*ASSIGNMENT*.
Copy exactly the lines of the records below, and only those lines, beginning with the line that contains "Villena celebra la" and ending with the line that contains "Všeobecných podmínek".

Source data
------------------------------

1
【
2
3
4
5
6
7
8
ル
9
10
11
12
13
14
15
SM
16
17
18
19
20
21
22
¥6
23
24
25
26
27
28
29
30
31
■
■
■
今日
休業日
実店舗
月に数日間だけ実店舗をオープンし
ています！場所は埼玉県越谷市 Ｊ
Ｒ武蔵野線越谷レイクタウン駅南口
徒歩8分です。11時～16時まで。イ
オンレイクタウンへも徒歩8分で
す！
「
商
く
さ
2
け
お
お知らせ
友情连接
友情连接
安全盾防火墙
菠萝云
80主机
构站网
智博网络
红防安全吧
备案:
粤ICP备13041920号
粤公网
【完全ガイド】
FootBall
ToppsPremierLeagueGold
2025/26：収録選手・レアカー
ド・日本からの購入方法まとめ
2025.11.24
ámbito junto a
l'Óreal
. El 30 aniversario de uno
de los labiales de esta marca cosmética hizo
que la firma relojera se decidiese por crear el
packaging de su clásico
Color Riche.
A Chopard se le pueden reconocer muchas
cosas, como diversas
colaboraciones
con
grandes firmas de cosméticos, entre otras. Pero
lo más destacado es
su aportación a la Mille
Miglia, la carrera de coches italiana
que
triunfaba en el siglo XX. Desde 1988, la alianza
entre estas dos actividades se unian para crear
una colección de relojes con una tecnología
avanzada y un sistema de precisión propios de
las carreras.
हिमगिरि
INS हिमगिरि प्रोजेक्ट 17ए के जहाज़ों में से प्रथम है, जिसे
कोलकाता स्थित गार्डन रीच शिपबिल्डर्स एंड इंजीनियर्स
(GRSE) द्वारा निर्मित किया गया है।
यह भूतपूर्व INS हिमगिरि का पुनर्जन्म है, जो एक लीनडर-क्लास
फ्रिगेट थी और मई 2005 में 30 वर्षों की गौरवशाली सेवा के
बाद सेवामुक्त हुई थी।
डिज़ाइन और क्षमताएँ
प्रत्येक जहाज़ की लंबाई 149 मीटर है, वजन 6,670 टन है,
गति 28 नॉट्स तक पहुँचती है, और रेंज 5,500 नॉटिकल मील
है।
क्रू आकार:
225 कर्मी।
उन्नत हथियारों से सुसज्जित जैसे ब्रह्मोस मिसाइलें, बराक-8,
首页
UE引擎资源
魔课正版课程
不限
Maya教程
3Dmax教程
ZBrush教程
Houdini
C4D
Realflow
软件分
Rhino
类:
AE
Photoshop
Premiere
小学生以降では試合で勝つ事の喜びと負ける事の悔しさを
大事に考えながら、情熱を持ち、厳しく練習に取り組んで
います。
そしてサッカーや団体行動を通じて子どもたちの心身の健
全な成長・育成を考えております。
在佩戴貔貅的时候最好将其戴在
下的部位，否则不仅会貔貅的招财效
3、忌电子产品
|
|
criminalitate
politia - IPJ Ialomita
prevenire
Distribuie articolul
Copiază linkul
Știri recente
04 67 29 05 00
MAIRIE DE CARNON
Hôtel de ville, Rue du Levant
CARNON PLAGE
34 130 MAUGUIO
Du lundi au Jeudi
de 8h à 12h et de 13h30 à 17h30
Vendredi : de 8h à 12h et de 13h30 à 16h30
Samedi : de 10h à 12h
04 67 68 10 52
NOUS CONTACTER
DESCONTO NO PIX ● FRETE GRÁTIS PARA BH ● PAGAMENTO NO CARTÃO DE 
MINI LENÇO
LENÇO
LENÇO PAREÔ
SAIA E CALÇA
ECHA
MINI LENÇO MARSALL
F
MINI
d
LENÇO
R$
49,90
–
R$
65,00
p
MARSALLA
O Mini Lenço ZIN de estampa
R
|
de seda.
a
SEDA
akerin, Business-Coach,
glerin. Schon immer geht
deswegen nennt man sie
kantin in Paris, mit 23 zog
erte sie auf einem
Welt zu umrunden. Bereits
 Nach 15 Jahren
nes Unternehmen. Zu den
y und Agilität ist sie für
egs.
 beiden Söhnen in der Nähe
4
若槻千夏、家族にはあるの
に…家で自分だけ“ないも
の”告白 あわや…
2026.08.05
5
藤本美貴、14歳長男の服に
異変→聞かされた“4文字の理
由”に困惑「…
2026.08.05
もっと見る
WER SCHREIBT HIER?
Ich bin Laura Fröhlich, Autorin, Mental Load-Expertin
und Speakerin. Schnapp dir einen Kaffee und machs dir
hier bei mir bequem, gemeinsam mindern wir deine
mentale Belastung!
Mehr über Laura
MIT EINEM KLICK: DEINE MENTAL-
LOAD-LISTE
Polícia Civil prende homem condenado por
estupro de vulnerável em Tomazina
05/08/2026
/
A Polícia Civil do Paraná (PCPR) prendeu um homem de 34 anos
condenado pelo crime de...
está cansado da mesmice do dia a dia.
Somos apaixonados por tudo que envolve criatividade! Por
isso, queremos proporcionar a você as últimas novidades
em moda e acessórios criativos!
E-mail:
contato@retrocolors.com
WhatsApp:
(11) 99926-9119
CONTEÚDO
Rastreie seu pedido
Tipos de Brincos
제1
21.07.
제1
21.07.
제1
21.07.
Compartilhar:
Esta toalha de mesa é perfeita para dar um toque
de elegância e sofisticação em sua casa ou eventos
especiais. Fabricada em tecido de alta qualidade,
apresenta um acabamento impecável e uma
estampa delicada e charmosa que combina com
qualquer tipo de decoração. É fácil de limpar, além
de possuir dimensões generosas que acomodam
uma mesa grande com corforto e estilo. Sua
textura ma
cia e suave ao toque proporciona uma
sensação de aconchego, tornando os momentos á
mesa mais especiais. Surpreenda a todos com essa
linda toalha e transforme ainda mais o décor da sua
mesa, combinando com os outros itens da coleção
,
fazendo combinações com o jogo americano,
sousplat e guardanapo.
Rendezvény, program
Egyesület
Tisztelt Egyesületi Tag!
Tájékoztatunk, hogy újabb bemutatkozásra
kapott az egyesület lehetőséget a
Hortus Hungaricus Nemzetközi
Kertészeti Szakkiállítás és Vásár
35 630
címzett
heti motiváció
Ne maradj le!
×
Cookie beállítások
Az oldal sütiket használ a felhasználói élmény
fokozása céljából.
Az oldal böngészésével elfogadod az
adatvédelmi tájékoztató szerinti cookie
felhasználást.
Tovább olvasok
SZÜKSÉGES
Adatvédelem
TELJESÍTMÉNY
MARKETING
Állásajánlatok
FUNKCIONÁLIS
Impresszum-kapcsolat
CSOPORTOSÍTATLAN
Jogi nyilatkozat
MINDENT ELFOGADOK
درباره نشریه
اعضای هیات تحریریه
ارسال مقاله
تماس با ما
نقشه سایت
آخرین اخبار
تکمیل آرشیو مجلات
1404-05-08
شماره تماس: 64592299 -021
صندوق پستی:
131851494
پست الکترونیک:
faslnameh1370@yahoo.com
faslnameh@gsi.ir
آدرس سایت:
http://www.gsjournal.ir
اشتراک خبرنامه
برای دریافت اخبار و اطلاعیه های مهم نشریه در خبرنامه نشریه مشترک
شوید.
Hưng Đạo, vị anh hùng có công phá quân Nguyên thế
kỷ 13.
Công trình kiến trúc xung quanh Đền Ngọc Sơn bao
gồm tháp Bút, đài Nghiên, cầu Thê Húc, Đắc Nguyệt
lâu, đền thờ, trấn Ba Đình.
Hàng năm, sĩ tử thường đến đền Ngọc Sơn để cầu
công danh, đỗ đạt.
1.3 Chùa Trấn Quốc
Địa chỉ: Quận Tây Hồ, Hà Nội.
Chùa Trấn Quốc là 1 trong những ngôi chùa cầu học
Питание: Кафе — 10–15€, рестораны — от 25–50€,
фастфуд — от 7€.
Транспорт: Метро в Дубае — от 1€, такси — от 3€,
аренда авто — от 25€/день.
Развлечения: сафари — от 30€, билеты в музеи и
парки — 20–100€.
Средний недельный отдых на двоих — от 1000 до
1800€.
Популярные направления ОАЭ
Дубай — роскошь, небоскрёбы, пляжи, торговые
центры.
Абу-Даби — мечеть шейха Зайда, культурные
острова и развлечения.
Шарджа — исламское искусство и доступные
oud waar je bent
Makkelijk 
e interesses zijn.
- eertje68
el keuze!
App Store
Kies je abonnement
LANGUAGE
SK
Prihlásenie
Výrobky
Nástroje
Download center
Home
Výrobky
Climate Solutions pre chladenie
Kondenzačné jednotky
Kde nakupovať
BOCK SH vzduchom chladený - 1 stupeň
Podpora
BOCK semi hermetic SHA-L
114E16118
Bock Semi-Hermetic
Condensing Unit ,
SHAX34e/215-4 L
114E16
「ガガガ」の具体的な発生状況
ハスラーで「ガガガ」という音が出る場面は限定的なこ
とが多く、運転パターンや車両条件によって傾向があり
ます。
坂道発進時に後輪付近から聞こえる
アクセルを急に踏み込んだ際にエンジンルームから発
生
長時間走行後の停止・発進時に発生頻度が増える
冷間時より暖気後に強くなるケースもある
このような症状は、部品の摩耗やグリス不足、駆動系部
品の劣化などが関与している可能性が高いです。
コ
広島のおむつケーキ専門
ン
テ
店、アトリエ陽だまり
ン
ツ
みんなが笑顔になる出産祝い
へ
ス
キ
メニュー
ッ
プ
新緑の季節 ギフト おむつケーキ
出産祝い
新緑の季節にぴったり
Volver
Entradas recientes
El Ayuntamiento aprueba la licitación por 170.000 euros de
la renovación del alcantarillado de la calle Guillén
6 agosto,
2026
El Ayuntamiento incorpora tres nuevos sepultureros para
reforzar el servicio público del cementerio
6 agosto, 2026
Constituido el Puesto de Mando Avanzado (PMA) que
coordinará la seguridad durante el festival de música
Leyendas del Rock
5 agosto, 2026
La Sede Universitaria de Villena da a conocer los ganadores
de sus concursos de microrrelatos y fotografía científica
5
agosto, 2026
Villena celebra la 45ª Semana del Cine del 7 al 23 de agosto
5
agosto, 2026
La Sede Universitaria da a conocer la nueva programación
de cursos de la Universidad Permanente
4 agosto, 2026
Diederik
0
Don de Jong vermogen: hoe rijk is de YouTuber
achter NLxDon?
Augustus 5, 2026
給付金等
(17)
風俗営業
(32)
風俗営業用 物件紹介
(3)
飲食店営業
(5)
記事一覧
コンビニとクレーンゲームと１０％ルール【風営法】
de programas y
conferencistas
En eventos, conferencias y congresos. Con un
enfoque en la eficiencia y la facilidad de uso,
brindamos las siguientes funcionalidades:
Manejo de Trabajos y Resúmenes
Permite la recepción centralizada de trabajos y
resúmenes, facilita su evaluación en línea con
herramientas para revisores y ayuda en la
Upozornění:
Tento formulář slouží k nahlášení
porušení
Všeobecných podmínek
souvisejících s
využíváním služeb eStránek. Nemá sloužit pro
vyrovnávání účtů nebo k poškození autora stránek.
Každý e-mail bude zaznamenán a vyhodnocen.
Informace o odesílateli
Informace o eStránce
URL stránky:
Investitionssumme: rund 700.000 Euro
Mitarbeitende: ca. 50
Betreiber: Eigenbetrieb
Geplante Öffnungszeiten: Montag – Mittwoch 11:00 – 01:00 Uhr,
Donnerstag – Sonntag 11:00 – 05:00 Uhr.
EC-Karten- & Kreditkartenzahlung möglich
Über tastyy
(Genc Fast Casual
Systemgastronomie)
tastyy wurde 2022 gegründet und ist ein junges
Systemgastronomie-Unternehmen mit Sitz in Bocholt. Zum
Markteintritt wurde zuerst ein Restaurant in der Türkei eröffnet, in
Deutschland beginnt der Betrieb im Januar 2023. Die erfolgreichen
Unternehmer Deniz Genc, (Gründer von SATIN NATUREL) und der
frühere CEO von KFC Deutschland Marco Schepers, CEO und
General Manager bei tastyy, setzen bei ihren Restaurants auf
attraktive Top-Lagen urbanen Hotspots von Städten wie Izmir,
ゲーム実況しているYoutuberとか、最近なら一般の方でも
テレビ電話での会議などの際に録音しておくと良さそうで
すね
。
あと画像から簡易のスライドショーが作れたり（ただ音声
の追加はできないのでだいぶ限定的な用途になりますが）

------------------------------

*TASK RESULT*.
Villena celebra la 45ª Semana del Cine del 7 al 23 de agosto
5
agosto, 2026
La Sede Universitaria da a conocer la nueva programación
de cursos de la Universidad Permanente
4 agosto, 2026
Diederik
0
Don de Jong vermogen: hoe rijk is de YouTuber
achter NLxDon?
Augustus 5, 2026
給付金等
(17)
風俗営業
(32)
風俗営業用 物件紹介
(3)
飲食店営業
(5)
記事一覧
コンビニとクレーンゲームと１０％ルール【風営法】
de programas y
conferencistas
En eventos, conferencias y congresos. Con un
enfoque en la eficiencia y la facilidad de uso,
brindamos las siguientes funcionalidades:
Manejo de Trabajos y Resúmenes
Permite la recepción centralizada de trabajos y
resúmenes, facilita su evaluación en línea con
herramientas para revisores y ayuda en la
Upozornění:
Tento formulář slouží k nahlášení
porušení
Všeobecných podmínek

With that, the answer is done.